Angka pernikahan usia remaja (di bawah 18 tahun) di Indonesia cukup tinggi jika dibandingkan dengan negara-negara lainnya. Menurut data yang dihimpun oleh UNICEF, badan PBB yang bergerak dalam bidang kesejahteraan anak, dari seluruh wanita Indonesia yang telah menikah, 34% di antaranya menikah saat remaja.
Banyaknya kasus pernikahan usia remaja di Indonesia dan negara-negara lain di Asia dan Afrika mengundang perhatian khusus dari para peneliti. Mungkin Anda sudah pernah dengar bagaimana pernikahan usia remaja berisiko menyebabkan keguguran, kematian bayi, kematian ibu saat bersalin, kanker serviks (leher rahim), dan penularan penyakit kelamin. Di samping berbagai risiko kesehatan tersebut, pernikahan usia remaja juga berdampak buruk bagi kesehatan mental kedua orang pasangan. Berikut adalah dampak-dampak psikologis yang mungkin muncul karena pernikahan usia remaja.
Gangguan mental
Sebuah penelitian terbaru dalam jurnal Pediatrics menujukkan bahwa remaja yang menikah sebelum menginjak usia 18 tahun lebih berisiko mengalami gangguan mental. Risiko gangguan mental pada pasangan suami istri (pasutri) remaja cukup tinggi, yaitu hingga 41%. Gangguan kejiwaan yang dilaporkan dalam penelitian tersebut antara lain depresi, kecemasan, gangguan disosiatif (kepribadian ganda), dan trauma psikologis seperti PTSD.
Memasuki bahtera rumah tangga di usia yang sangat muda memang bukan hal yang mudah. Laporan dari UNICEF menyatakan bahwa remaja cenderung belum mampu mengelola emosi dan mengambil keputusan dengan baik. Akibatnya, ketika dihadapkan dengan konflik rumah tangga, sebagian pasutri remaja menggunakan jalan kekerasan. Hal ini tentu mengarah pada gangguan mental seperti depresi dan PTSD. Selain itu, keguguran atau kehilangan anak yang kerap terjadi pada pasutri remaja juga bisa menyebabkan gangguan mental dan trauma.

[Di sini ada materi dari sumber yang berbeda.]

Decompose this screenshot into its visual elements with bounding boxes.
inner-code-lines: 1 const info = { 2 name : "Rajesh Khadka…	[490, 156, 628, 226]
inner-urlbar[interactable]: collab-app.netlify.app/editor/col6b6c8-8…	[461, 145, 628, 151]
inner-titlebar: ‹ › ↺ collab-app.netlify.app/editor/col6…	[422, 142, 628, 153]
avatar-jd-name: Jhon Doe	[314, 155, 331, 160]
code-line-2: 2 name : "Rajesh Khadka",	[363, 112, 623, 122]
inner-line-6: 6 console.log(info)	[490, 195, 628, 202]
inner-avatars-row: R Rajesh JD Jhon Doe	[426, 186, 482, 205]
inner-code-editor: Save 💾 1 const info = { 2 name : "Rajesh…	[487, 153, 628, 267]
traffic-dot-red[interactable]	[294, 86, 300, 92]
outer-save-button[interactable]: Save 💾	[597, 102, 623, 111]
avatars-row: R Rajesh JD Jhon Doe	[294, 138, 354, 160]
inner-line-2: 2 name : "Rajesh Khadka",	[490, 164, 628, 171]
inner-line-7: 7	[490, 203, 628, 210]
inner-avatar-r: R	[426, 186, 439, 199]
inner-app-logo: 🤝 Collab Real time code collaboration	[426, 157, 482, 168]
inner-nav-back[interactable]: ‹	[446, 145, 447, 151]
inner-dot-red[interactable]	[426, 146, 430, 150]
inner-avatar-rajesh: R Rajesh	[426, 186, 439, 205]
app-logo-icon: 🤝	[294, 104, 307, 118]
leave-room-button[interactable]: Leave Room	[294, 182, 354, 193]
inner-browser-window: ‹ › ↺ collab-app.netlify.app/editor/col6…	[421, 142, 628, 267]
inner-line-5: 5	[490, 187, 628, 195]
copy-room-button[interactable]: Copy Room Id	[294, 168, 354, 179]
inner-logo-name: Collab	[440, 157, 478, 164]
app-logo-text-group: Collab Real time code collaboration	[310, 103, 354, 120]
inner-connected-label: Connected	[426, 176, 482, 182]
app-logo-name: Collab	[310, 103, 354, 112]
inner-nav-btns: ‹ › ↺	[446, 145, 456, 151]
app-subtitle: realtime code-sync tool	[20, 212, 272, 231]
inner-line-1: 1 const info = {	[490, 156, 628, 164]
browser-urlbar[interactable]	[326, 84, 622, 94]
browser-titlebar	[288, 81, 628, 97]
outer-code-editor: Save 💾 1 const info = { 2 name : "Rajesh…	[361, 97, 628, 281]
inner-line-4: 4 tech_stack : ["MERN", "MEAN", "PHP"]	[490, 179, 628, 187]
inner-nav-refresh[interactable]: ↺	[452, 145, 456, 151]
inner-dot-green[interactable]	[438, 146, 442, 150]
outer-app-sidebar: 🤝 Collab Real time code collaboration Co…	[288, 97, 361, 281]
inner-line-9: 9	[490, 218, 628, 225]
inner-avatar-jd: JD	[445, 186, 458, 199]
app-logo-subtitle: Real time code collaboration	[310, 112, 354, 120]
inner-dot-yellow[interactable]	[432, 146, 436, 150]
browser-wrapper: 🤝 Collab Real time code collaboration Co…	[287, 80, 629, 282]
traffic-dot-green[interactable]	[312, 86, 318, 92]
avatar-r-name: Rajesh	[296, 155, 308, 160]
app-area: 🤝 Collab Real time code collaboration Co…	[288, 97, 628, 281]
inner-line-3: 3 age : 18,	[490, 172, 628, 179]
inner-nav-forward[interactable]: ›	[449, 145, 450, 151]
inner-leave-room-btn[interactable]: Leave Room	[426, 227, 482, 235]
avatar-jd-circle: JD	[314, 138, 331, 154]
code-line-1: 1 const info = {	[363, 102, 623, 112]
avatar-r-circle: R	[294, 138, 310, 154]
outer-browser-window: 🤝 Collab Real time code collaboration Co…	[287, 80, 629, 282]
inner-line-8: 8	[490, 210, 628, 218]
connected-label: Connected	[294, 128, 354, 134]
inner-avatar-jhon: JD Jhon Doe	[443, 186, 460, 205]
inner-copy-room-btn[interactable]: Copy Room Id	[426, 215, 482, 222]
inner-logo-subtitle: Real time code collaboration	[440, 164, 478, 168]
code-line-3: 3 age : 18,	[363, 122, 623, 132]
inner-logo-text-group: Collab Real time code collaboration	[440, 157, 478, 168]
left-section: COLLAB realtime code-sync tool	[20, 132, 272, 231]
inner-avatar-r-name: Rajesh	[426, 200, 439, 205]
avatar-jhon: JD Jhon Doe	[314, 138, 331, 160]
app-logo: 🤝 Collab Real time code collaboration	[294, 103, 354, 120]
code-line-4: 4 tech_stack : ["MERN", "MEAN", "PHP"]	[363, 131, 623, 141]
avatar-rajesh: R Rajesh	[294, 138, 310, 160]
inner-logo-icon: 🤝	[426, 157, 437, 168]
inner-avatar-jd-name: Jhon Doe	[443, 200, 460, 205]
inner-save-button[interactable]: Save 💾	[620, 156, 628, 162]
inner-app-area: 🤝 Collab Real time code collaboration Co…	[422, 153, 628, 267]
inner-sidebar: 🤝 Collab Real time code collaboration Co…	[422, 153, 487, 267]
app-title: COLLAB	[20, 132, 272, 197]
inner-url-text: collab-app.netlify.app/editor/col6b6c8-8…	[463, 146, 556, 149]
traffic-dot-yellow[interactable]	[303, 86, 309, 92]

Karena kebanyakan kasus pernikahan usia remaja terjadi di daerah-daerah yang belum menyediakan akses pelayanan kesehatan jiwa, pasutri remaja yang mengidap gangguan mental pun tidak bisa mendapat penanganan yang tepat. Maka, kondisi psikologis mereka pun bisa jadi lebih parah seiring bertambahnya usia.
Kecanduan
Pernikahan usia remaja juga bisa menyebabkan masalah psikologis berupa kecanduan. Entah itu kecanduan minuman keras, rokok, narkoba, atau judi. Kecanduan memang kerap terjadi karena banyak pasutri remaja tidak bisa menemukan cara yang sehat untuk meluapkan emosi atau mencari distraksi saat dilanda stres.
Masalah ekonomi dan rumah tangga serta minimnya tingkat pendidikan sering kali menjadi alasan pasutri remaja beralih ke gaya hidup yang tidak sehat. Pada kebanyakan kasus, kecanduan akan terus melekat sampai pasutri remaja menginjak usia dewasa. Padahal, orangtua yang sejak muda sudah kecanduan zat-zat berbahaya seperti alkohol, nikotin, dan narkoba berisiko menyebabkan gangguan atau kecacatan pada janin serta kematian bayi.
Jika bayi meninggal atau lahir dengan kecacatan, pasutri remaja mungkin akan semakin kewalahan menghadapi situasinya dan semakin bergantung pada candunya. Hal ini menjadi semacam lingkaran setan yang tak akan tuntas.
Tekanan sosial
Keluarga dekat, kerabat, hingga masyarakat bisa menjadi beban tersendiri bagi pasutri remaja. Hal ini semakin kentara di negara-negara yang menganut sistem hidup komunal. Remaja laki-laki dituntut untuk menjadi kepala rumah tangga dan menafkahi keluarganya, padahal usianya masih sangat belia. Sementara remaja perempuan dituntut untuk membesarkan anak dan mengurus rumah tangga, padahal secara psikologis mereka belum sepenuhnya siap mengemban tanggung jawab tersebut.
Jika pasutri remaja tidak mampu memenuhi tuntutan sosial tersebut, mereka mungkin saja dikucilkan atau dicap buruk oleh warga setempat. Akibatnya, pasutri remaja jadi semakin sulit mendapatkan bantuan dan dukungan yang mereka butuhkan dari orang-orang di sekitarnya.